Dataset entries
=== Section Start ===
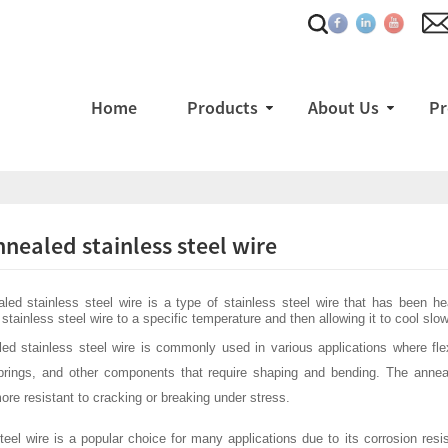
Home
Products
About Us
Pr
nnealed stainless steel wire
ed stainless steel wire is a type of stainless steel wire that has been he
stainless steel wire to a specific temperature and then allowing it to cool slowly
ed stainless steel wire is commonly used in various applications where flexi
prings, and other components that require shaping and bending. The anneal
ore resistant to cracking or breaking under stress.
teel wire is a popular choice for many applications due to its corrosion resist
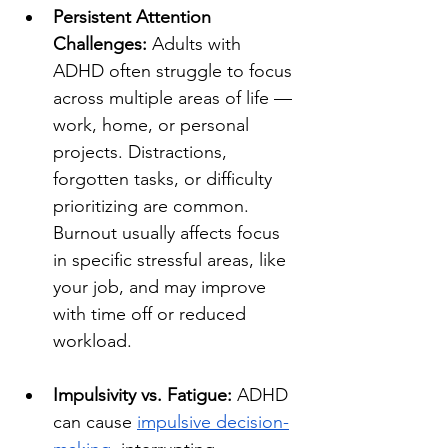
Persistent Attention 
Challenges:
 Adults with 
ADHD often struggle to focus 
across multiple areas of life — 
work, home, or personal 
projects. Distractions, 
forgotten tasks, or difficulty 
prioritizing are common. 
Burnout usually affects focus 
in specific stressful areas, like 
your job, and may improve 
with time off or reduced 
workload.
Impulsivity vs. Fatigue:
 ADHD 
can cause 
impulsive decision-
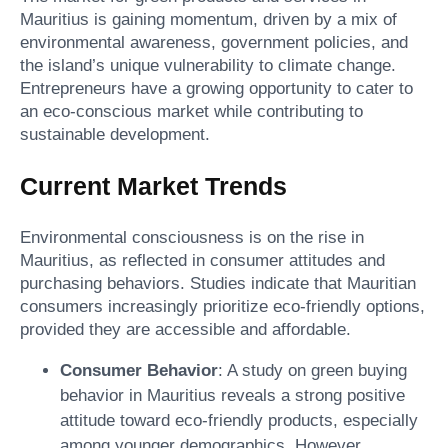
Mauritius is gaining momentum, driven by a mix of
environmental awareness, government policies, and
the island’s unique vulnerability to climate change.
Entrepreneurs have a growing opportunity to cater to
an eco-conscious market while contributing to
sustainable development.
Current Market Trends
Environmental consciousness is on the rise in
Mauritius, as reflected in consumer attitudes and
purchasing behaviors. Studies indicate that Mauritian
consumers increasingly prioritize eco-friendly options,
provided they are accessible and affordable.
Consumer Behavior
: A study on green buying
behavior in Mauritius reveals a strong positive
attitude toward eco-friendly products, especially
among younger demographics. However,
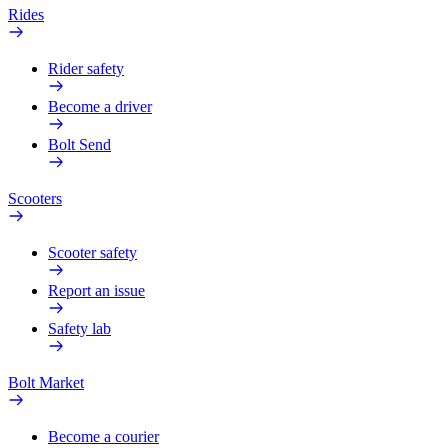
Rides
Rider safety
Become a driver
Bolt Send
Scooters
Scooter safety
Report an issue
Safety lab
Bolt Market
Become a courier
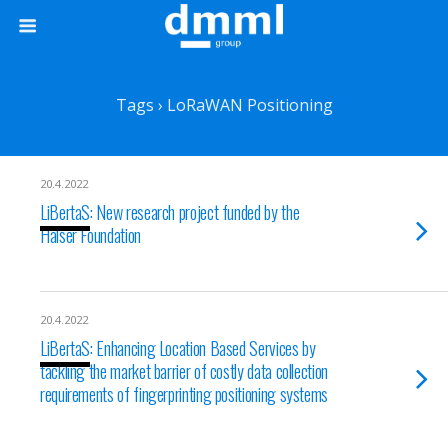
Tags › LoRaWAN Positioning
20.4.2022
LiBertaS: New research project funded by the
Halser Foundation
20.4.2022
LiBertaS: Enhancing Location Based Services by
tackling the market barrier of costly data collection
requirements of fingerprinting positioning systems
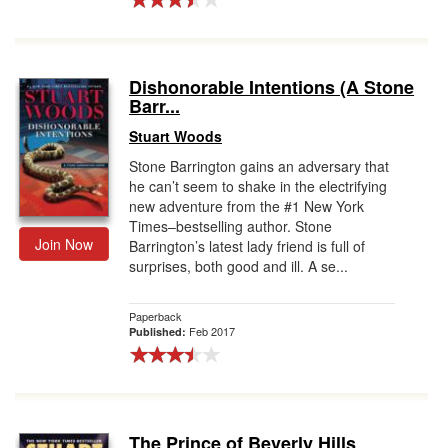
Dishonorable Intentions (A Stone
Barr...
Stuart Woods
Stone Barrington gains an adversary that
he can’t seem to shake in the electrifying
new adventure from the #1 New York
Times–bestselling author. Stone
Join Now
Barrington’s latest lady friend is full of
surprises, both good and ill. A se...
Paperback
Feb 2017
Published:
The Prince of Beverly Hills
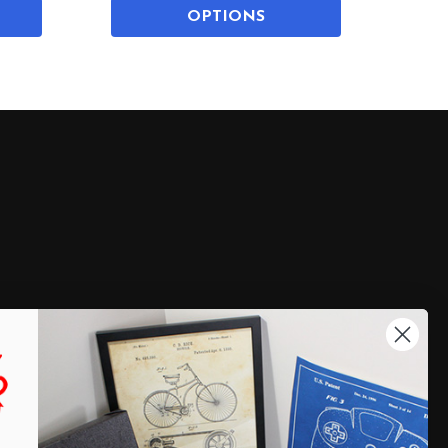
OPTIONS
=== Section End ===
→ REQUIRED ACTION
Once the line containing "ed stainless steel wire is commonly" has been located, transcribe exactly and only every line from the first line of the entries through it, excluding pictures.

→ RESPONSE BELOW
Home
Products
About Us
Pr
nnealed stainless steel wire
ed stainless steel wire is a type of stainless steel wire that has been he
stainless steel wire to a specific temperature and then allowing it to cool slowly
ed stainless steel wire is commonly used in various applications where flexi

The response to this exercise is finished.